--- Records provided Enclosed Below ---
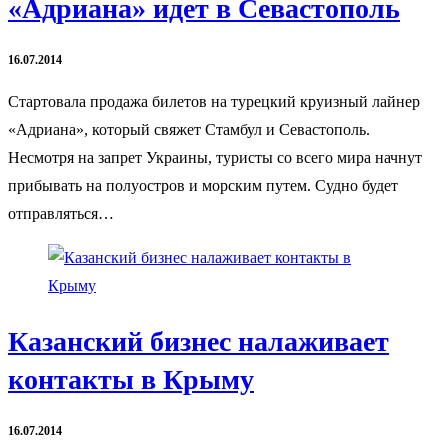
«Адриана» идет в Севастополь
16.07.2014
Стартовала продажа билетов на турецкий круизный лайнер
«Адриана», который свяжет Стамбул и Севастополь.
Несмотря на запрет Украины, туристы со всего мира начнут
прибывать на полуостров и морским путем. Судно будет
отправляться…
Казанский бизнес налаживает
контакты в Крыму
16.07.2014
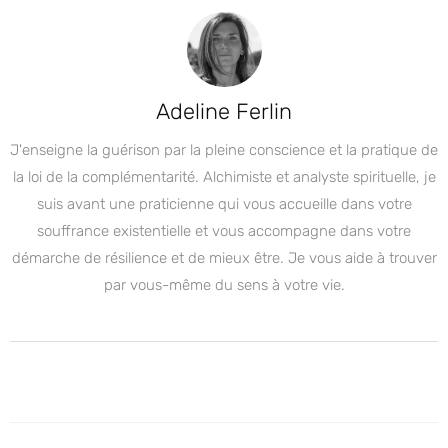
Adeline Ferlin
J'enseigne la guérison par la pleine conscience et la pratique de
la loi de la complémentarité. Alchimiste et analyste spirituelle, je
suis avant une praticienne qui vous accueille dans votre
souffrance existentielle et vous accompagne dans votre
démarche de résilience et de mieux être. Je vous aide à trouver
par vous-même du sens à votre vie.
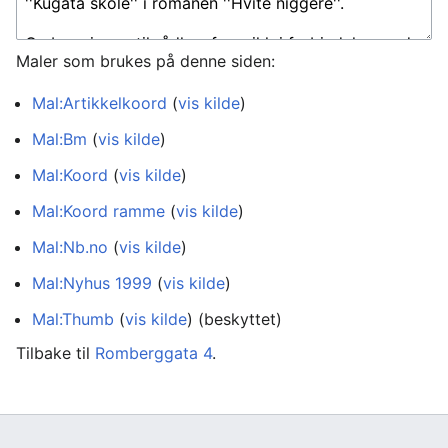
Maler som brukes på denne siden:
Mal:Artikkelkoord
(
vis kilde
)
Mal:Bm
(
vis kilde
)
Mal:Koord
(
vis kilde
)
Mal:Koord ramme
(
vis kilde
)
Mal:Nb.no
(
vis kilde
)
Mal:Nyhus 1999
(
vis kilde
)
Mal:Thumb
(
vis kilde
) (beskyttet)
Tilbake til
Romberggata 4
.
--- End of Enclosed Records provided ---
Task description ▸ Write out the data word for word. Any picture is to be skipped.

Exercise answer ▸
«Адриана» идет в Севастополь
16.07.2014
Стартовала продажа билетов на турецкий круизный лайнер
«Адриана», который свяжет Стамбул и Севастополь.
Несмотря на запрет Украины, туристы со всего мира начнут
прибывать на полуостров и морским путем. Судно будет
отправляться…
Казанский бизнес налаживает
контакты в Крыму
16.07.2014
Adeline Ferlin
J'enseigne la guérison par la pleine conscience et la pratique de
la loi de la complémentarité. Alchimiste et analyste spirituelle, je
suis avant une praticienne qui vous accueille dans votre
souffrance existentielle et vous accompagne dans votre
démarche de résilience et de mieux être. Je vous aide à trouver
par vous-même du sens à votre vie.
Maler som brukes på denne siden:
Mal:Artikkelkoord
(
vis kilde
)
Mal:Bm
(
vis kilde
)
Mal:Koord
(
vis kilde
)
Mal:Koord ramme
(
vis kilde
)
Mal:Nb.no
(
vis kilde
)
Mal:Nyhus 1999
(
vis kilde
)
Mal:Thumb
(
vis kilde
) (beskyttet)
Tilbake til
Romberggata 4
.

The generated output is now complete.